Attualmente lo smaltimento delle scorie è realizzato prevalentemente tramite immobilizzazione con materiale inerte e successivo deposito in siti ritenuti idonei per fattori geologici e geografici. Cementi, vetri, ceramiche naturali e ceramiche sintetiche sono le matrici più usate. Le caratteristiche che rendono un materiale idoneo al confinamento di scorie radioattive sono: la resistenza alla degradazione (frattura e polverizzazione); la possibilità di accomodare grandi quantità di nuclidi radioattivi ( ~10% in peso) nella struttura; la buona resistenza all’irraggiamento; una stabilità termica superiore a 1000 °C; la realizzabilità dal punto di vista economico.
Una linea di ricerca promettente è orientata all’individuazione di matrici di confinamento in grado di incorporare nella propria struttura soprattutto isotopi radioattivi della famiglia dei lantanidi. Fluoro-apatite, sodalite e zeoliti sono alcuni tra i materiali inerti considerati adeguati a seconda della specie chimica in cui sono contenuti i nuclidi radioattivi (ossidi, nitrati, cloruri …). Infatti bisogna tener conto che la varietà di reattori in funzionamento nelle attuali centrali e il conseguente impiego di opportune tipologie di materiale fissile, comporta la produzione di scorie in diverse specie chimiche (ossidi, fluoruri, cloruri…).

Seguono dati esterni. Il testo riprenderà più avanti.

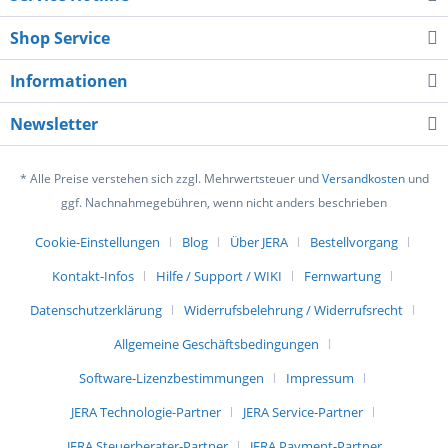
Shop Service
Informationen
Newsletter
* Alle Preise verstehen sich zzgl. Mehrwertsteuer und
Versandkosten
und
ggf. Nachnahmegebühren, wenn nicht anders beschrieben
Cookie-Einstellungen
Blog
Über JERA
Bestellvorgang
Kontakt-Infos
Hilfe / Support / WIKI
Fernwartung
Datenschutzerklärung
Widerrufsbelehrung / Widerrufsrecht
Allgemeine Geschäftsbedingungen
Software-Lizenzbestimmungen
Impressum
JERA Technologie-Partner
JERA Service-Partner
JERA Steuerberater-Partner
JERA Payment-Partner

In particolare è la fluoro-apatite (più precisamente Ca5(PO4)3F) a presentare caratteristiche che ne fanno un ottimo candidato soprattutto per il confinamento dei radionuclidi contenuti nei fluoruri: infatti tale minerale è molto stabile ad alte temperature e ha scarsa solubilità in acqua.
A conferma di questo, esiste in natura una prova della sua stabilità chimica e resistenza all’irraggiamento. Si tratta del più celebre caso di “reattore naturale”, quello di Oklo (Gabon), dove oltre due miliardi di anni fa si sono realizzate naturalmente tutte le condizioni necessarie per l’accensione di una serie di reazioni a catena; questo sito, tuttora ricco di uranio, contiene apatite che ha mantenuto la propria struttura cristallina.
Un’ulteriore caratteristica interessante della fluoro-apatite è la capacità di incorporare ioni all’interno della propria struttura. Inoltre, il ritrovamento in natura di molti minerali di fluoro-apatite contenenti ioni delle terre rare ne ha suggerito la possibilità di utilizzo in molte applicazioni: come catalizzatore nella chimica dei fosfori, come fonte di acido fosforico, nei laser a ioni e nelle lampade a fluorescenza, in applicazioni geologiche e anche biologiche.
Negli ultimi anni ci sono stati molti studi riguardanti l’uso di fluoro-apatite quale matrice di confinamento per scorie radioattive. Al Politecnico di Milano, ad esempio, è stato sviluppato un metodo di sintesi allo stato solido per polveri di fluoro-apatite drogate con ioni di terre rare, le quali costituiscono i prodotti di fissione che si accumulano nel combustibile nucleare durante il funzionamento del reattore.
Recenti indagini con diversi metodi (spettroscopia con misure di radio-luminescenza, diffrazione a raggi X e scattering Raman) hanno potuto approfondire l’analisi della struttura dei campioni sintetizzati verificando la fattibilità dell’incorporazione di terre rare, in particolare il Gadolinio, in polveri di fluoro-apatite ottenute attraverso la sintesi allo stato solido.